How to accelerate data prep with Data Wrangler in Microsoft Fabric
Data Wrangler is a notebook-based tool that provides users with an immersive interface for exploratory data analysis. The feature combines a grid-like data display with dynamic summary statistics, built-in visualizations, and a library of common data-cleaning operations. Each operation can be applied in a matter of clicks, updating the data display in real time and generating code in pandas or PySpark that can be saved back to the notebook as a reusable function. This article focuses on exploring and transforming pandas DataFrames. Instructions for using Data Wrangler on Spark DataFrames can be found here.
Prerequisites
Get a Microsoft Fabric subscription. Or, sign up for a free Microsoft Fabric trial.

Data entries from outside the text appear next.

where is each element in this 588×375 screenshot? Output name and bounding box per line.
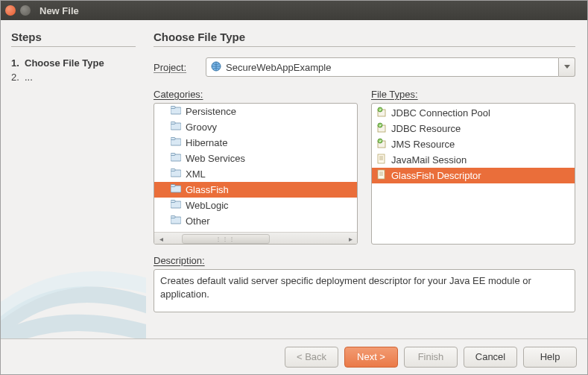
category-item[interactable]: Web Services [154,151,357,166]
wizard-footer: < Back Next > Finish Cancel Help [1,338,587,374]
svg-point-22 [378,139,382,143]
svg-rect-12 [171,185,175,187]
decorative-art [1,182,146,338]
cancel-button[interactable]: Cancel [464,347,517,368]
category-item[interactable]: GlassFish [154,182,357,198]
help-button[interactable]: Help [523,347,577,368]
description-text: Creates default valid server specific de… [160,275,531,300]
steps-heading: Steps [11,31,136,43]
filetype-item[interactable]: JDBC Resource [372,121,575,136]
svg-rect-8 [171,154,175,156]
svg-rect-6 [171,138,175,140]
resource-icon [376,122,387,135]
category-item[interactable]: Persistence [154,104,357,119]
folder-icon [171,184,181,195]
back-button[interactable]: < Back [285,347,338,368]
filetype-item[interactable]: JDBC Connection Pool [372,105,575,121]
category-item[interactable]: Groovy [154,119,357,135]
window-close-button[interactable] [5,5,16,16]
svg-rect-16 [171,216,175,218]
scroll-right-icon[interactable]: ▸ [344,233,357,245]
categories-listbox[interactable]: PersistenceGroovyHibernateWeb ServicesXM… [154,103,358,245]
resource-icon [376,107,387,119]
category-item[interactable]: WebLogic [154,198,357,213]
category-label: XML [186,168,206,180]
filetype-label: JMS Resource [391,139,455,150]
globe-icon [211,61,221,74]
document-icon [376,169,387,182]
svg-rect-4 [171,122,175,125]
scrollbar-thumb[interactable]: ⋮⋮⋮ [182,234,270,244]
horizontal-scrollbar[interactable]: ◂ ⋮⋮⋮ ▸ [154,232,357,245]
titlebar: New File [1,1,587,20]
description-box: Creates default valid server specific de… [154,269,575,312]
divider [154,46,575,47]
wizard-step: 1.Choose File Type [11,57,136,69]
category-item[interactable]: Other [154,213,357,229]
filetype-label: GlassFish Descriptor [391,170,481,181]
filetype-item[interactable]: GlassFish Descriptor [372,168,575,183]
wizard-steps-panel: Steps 1.Choose File Type2.... [1,20,146,338]
category-label: GlassFish [186,184,229,195]
svg-rect-2 [171,107,175,109]
category-label: WebLogic [186,200,229,211]
category-label: Persistence [186,106,236,117]
category-label: Web Services [186,153,245,164]
categories-label: Categories: [154,89,358,100]
category-label: Groovy [186,122,217,133]
folder-icon [171,106,181,117]
window-minimize-button[interactable] [20,5,31,16]
folder-icon [171,200,181,211]
category-label: Other [186,215,210,227]
project-dropdown-button[interactable] [559,57,575,77]
svg-point-20 [378,123,382,127]
scrollbar-track[interactable]: ⋮⋮⋮ [168,233,344,245]
filetypes-label: File Types: [371,89,575,100]
next-button[interactable]: Next > [344,347,398,368]
chevron-down-icon [564,65,570,69]
filetype-item[interactable]: JavaMail Session [372,152,575,168]
project-value: SecureWebAppExample [226,62,331,73]
folder-icon [171,168,181,180]
svg-rect-27 [378,170,385,179]
svg-rect-14 [171,201,175,203]
category-label: Hibernate [186,137,227,148]
content-heading: Choose File Type [154,31,575,43]
folder-icon [171,153,181,164]
filetype-item[interactable]: JMS Resource [372,136,575,152]
category-item[interactable]: Hibernate [154,135,357,151]
folder-icon [171,122,181,133]
folder-icon [171,215,181,227]
scroll-left-icon[interactable]: ◂ [154,233,168,245]
filetype-label: JDBC Resource [391,123,461,134]
description-label: Description: [154,255,575,266]
svg-rect-10 [171,169,175,171]
divider [11,46,136,47]
finish-button[interactable]: Finish [404,347,458,368]
svg-point-18 [378,107,382,112]
window-title: New File [39,5,79,16]
resource-icon [376,138,387,151]
document-icon [376,154,387,166]
wizard-content-panel: Choose File Type Project: SecureWebAppEx… [146,20,587,338]
project-label: Project: [154,62,206,73]
category-item[interactable]: XML [154,166,357,182]
filetype-label: JDBC Connection Pool [391,107,490,119]
folder-icon [171,137,181,148]
svg-rect-23 [378,154,385,163]
wizard-step: 2.... [11,72,136,83]
project-combobox[interactable]: SecureWebAppExample [206,57,559,77]
filetype-label: JavaMail Session [391,154,467,166]
filetypes-listbox[interactable]: JDBC Connection PoolJDBC ResourceJMS Res… [371,103,575,245]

Sign in to Microsoft Fabric.
Use the experience switcher on the left side of your home page to switch to the Synapse Data Science experience.
Limitations
- Data Wrangler currently supports pandas code generation in general availability and Spark code generation in public preview.
- Custom code operations are currently supported only for pandas DataFrames.
- Data Wrangler's display works best on large monitors, although different portions of the interface can be minimized or hidden to accommodate smaller screens.
Launching Data Wrangler
You can launch Data Wrangler directly from a Microsoft Fabric notebook to explore and transform any pandas or Spark DataFrame. For an overview of using Data Wrangler with Spark DataFrames, please see this companion article. The code snippet below shows how to read sample data into a pandas DataFrame:
import pandas as pd
# Read a CSV into a Pandas DataFrame
df = pd.read_csv("https://raw.githubusercontent.com/plotly/datasets/master/titanic.csv")
display(df)
Under the notebook ribbon "Data" tab, use the Data Wrangler dropdown prompt to browse active DataFrames available for editing. Select the one you wish to open in Data Wrangler.
Tip
Data Wrangler cannot be opened while the notebook kernel is busy. An executing cell must finish its execution before Data Wrangler can be launched.
Choosing custom samples
Data Wrangler allows you to open a custom sample of any active DataFrame by selecting "Choose custom sample" from the dropdown. Doing so launches a pop-up with options to specify the size of the desired sample (number of rows) and the sampling method (first records, last records, or a random set).
Viewing summary statistics
When Data Wrangler loads, it displays a descriptive overview of the chosen DataFrame in the Summary panel. This overview includes information about the DataFrame's dimensions, missing values, and more. Selecting any column in the Data Wrangler grid prompts the Summary panel to update and display descriptive statistics about that specific column. Quick insights about every column are also available in its header.
Tip
Column-specific statistics and visuals (both in the Summary panel and in the column headers) depend on the column datatype. For instance, a binned histogram of a numeric column will appear in the column header only if the column is cast as a numeric type. Use the Operations panel to recast column types for the most accurate display.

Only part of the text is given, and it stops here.